→ Data for processing:
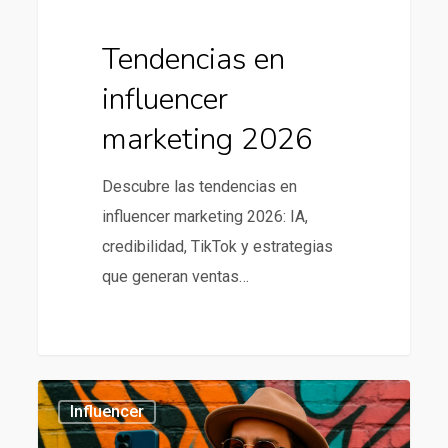
Tendencias en
influencer
marketing 2026
Descubre las tendencias en
influencer marketing 2026: IA,
credibilidad, TikTok y estrategias
que generan ventas…
Tendencias
435
Influencer
en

→ What the exercise asks: Output the listing unchanged, pictures excluded.

→ Exercise answer:
Tendencias en
influencer
marketing 2026
Descubre las tendencias en
influencer marketing 2026: IA,
credibilidad, TikTok y estrategias
que generan ventas…
Tendencias
435
Influencer
en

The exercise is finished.